BEGIN Records shown

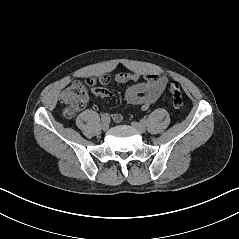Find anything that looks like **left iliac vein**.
Instances as JSON below:
<instances>
[{
  "mask_svg": "<svg viewBox=\"0 0 239 239\" xmlns=\"http://www.w3.org/2000/svg\"><path fill=\"white\" fill-rule=\"evenodd\" d=\"M131 125L140 133H144L146 131L145 125L142 123H138V122H132Z\"/></svg>",
  "mask_w": 239,
  "mask_h": 239,
  "instance_id": "obj_1",
  "label": "left iliac vein"
}]
</instances>
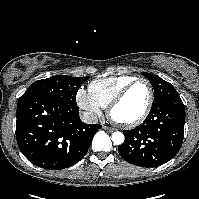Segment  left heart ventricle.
I'll list each match as a JSON object with an SVG mask.
<instances>
[{
    "label": "left heart ventricle",
    "mask_w": 199,
    "mask_h": 199,
    "mask_svg": "<svg viewBox=\"0 0 199 199\" xmlns=\"http://www.w3.org/2000/svg\"><path fill=\"white\" fill-rule=\"evenodd\" d=\"M148 97V85L144 82L135 84L128 91L123 101L114 108L113 118L127 122L139 117L146 107Z\"/></svg>",
    "instance_id": "1"
}]
</instances>
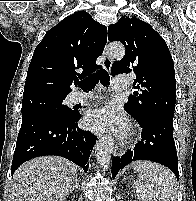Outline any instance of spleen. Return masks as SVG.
<instances>
[{
	"label": "spleen",
	"instance_id": "3e777b00",
	"mask_svg": "<svg viewBox=\"0 0 196 201\" xmlns=\"http://www.w3.org/2000/svg\"><path fill=\"white\" fill-rule=\"evenodd\" d=\"M133 169L138 172L134 187L139 201L176 200V178L169 169L149 161L135 162Z\"/></svg>",
	"mask_w": 196,
	"mask_h": 201
}]
</instances>
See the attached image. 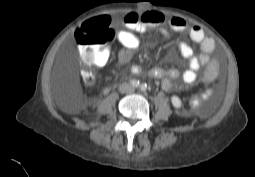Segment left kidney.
<instances>
[{"label": "left kidney", "instance_id": "5707ae66", "mask_svg": "<svg viewBox=\"0 0 255 177\" xmlns=\"http://www.w3.org/2000/svg\"><path fill=\"white\" fill-rule=\"evenodd\" d=\"M171 102H172V105H173L175 108H180L181 105H182V102H181L180 98L177 97V96H172V97H171Z\"/></svg>", "mask_w": 255, "mask_h": 177}]
</instances>
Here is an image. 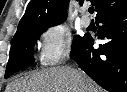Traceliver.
<instances>
[{
    "mask_svg": "<svg viewBox=\"0 0 127 92\" xmlns=\"http://www.w3.org/2000/svg\"><path fill=\"white\" fill-rule=\"evenodd\" d=\"M5 92H104L83 71L52 67L16 79Z\"/></svg>",
    "mask_w": 127,
    "mask_h": 92,
    "instance_id": "obj_1",
    "label": "liver"
}]
</instances>
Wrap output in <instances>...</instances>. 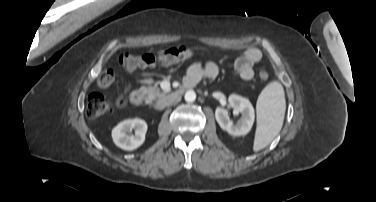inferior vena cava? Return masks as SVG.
<instances>
[{
    "instance_id": "1",
    "label": "inferior vena cava",
    "mask_w": 376,
    "mask_h": 202,
    "mask_svg": "<svg viewBox=\"0 0 376 202\" xmlns=\"http://www.w3.org/2000/svg\"><path fill=\"white\" fill-rule=\"evenodd\" d=\"M179 100H180L179 97H175V98H173V99H171V100L168 101V105H172V104L178 102Z\"/></svg>"
}]
</instances>
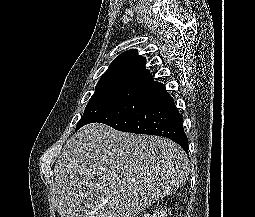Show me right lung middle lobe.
Returning a JSON list of instances; mask_svg holds the SVG:
<instances>
[{"label":"right lung middle lobe","mask_w":255,"mask_h":217,"mask_svg":"<svg viewBox=\"0 0 255 217\" xmlns=\"http://www.w3.org/2000/svg\"><path fill=\"white\" fill-rule=\"evenodd\" d=\"M143 90L144 87L139 86H111L96 89L84 110L82 118L77 123L76 130L90 123L95 117L123 105Z\"/></svg>","instance_id":"right-lung-middle-lobe-1"}]
</instances>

END Records shown

* Problem: Going through the entries above line by line, work out how many lines include the word "list". Only the number is required.

* Written answer: 2